### Records shown:
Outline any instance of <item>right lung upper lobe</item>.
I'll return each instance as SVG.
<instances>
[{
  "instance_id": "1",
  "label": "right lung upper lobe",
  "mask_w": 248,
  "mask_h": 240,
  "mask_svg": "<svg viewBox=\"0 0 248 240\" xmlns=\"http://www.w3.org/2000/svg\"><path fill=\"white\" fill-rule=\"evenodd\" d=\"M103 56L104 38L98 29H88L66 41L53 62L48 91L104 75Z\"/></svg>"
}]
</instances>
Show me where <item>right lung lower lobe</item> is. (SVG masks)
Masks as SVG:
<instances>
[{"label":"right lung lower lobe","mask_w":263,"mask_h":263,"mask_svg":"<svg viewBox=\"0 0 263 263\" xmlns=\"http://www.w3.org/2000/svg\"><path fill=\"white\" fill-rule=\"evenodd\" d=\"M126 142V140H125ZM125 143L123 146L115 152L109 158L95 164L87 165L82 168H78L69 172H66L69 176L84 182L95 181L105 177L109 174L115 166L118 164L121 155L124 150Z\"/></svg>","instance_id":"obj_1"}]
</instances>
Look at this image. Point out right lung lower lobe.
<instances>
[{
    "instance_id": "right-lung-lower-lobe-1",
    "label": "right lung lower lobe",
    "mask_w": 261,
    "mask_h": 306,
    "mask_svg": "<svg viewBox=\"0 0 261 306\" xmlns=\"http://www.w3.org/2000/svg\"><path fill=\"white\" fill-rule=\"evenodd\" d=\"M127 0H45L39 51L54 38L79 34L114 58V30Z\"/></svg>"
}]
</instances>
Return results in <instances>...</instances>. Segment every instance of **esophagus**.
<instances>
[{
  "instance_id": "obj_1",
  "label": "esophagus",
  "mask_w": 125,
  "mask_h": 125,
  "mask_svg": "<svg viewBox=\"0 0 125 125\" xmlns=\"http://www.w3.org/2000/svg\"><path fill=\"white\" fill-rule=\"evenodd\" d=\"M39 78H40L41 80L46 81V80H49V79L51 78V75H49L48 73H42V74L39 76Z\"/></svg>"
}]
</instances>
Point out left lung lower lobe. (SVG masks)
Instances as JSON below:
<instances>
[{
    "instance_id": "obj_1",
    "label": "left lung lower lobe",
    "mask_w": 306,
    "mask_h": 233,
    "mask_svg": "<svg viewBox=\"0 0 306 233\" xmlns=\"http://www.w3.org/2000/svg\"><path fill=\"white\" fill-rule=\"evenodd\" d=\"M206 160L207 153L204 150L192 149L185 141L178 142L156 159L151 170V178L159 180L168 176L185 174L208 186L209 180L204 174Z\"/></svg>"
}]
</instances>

### Task to complete:
Make a verbatim transcription of all the material.

### Answer to this exercise:
Outline any instance of <item>right lung upper lobe</item>.
I'll return each instance as SVG.
<instances>
[{
  "instance_id": "1",
  "label": "right lung upper lobe",
  "mask_w": 248,
  "mask_h": 240,
  "mask_svg": "<svg viewBox=\"0 0 248 240\" xmlns=\"http://www.w3.org/2000/svg\"><path fill=\"white\" fill-rule=\"evenodd\" d=\"M103 56L104 38L98 29H88L66 41L53 62L48 91L104 75Z\"/></svg>"
}]
</instances>
Show me where <item>right lung lower lobe</item> is. (SVG masks)
Masks as SVG:
<instances>
[{"label":"right lung lower lobe","mask_w":263,"mask_h":263,"mask_svg":"<svg viewBox=\"0 0 263 263\" xmlns=\"http://www.w3.org/2000/svg\"><path fill=\"white\" fill-rule=\"evenodd\" d=\"M126 142V140H125ZM125 143L123 146L115 152L109 158L95 164L87 165L82 168H78L69 172H66L69 176L84 182L95 181L105 177L109 174L115 166L118 164L121 155L124 150Z\"/></svg>","instance_id":"obj_1"}]
</instances>
Look at this image. Point out right lung lower lobe.
<instances>
[{
    "instance_id": "right-lung-lower-lobe-1",
    "label": "right lung lower lobe",
    "mask_w": 261,
    "mask_h": 306,
    "mask_svg": "<svg viewBox=\"0 0 261 306\" xmlns=\"http://www.w3.org/2000/svg\"><path fill=\"white\" fill-rule=\"evenodd\" d=\"M127 0H45L39 51L54 38L79 34L114 58V30Z\"/></svg>"
}]
</instances>
Return results in <instances>...</instances>. Segment every instance of **esophagus**.
<instances>
[{
  "instance_id": "obj_1",
  "label": "esophagus",
  "mask_w": 125,
  "mask_h": 125,
  "mask_svg": "<svg viewBox=\"0 0 125 125\" xmlns=\"http://www.w3.org/2000/svg\"><path fill=\"white\" fill-rule=\"evenodd\" d=\"M39 78H40L41 80L46 81V80H49V79L51 78V75H49L48 73H42V74L39 76Z\"/></svg>"
}]
</instances>
Point out left lung lower lobe. (SVG masks)
Instances as JSON below:
<instances>
[{
    "instance_id": "obj_1",
    "label": "left lung lower lobe",
    "mask_w": 306,
    "mask_h": 233,
    "mask_svg": "<svg viewBox=\"0 0 306 233\" xmlns=\"http://www.w3.org/2000/svg\"><path fill=\"white\" fill-rule=\"evenodd\" d=\"M206 160L207 153L204 150L192 149L185 141L178 142L156 159L151 170V178L159 180L168 176L185 174L208 186L209 180L204 174Z\"/></svg>"
}]
</instances>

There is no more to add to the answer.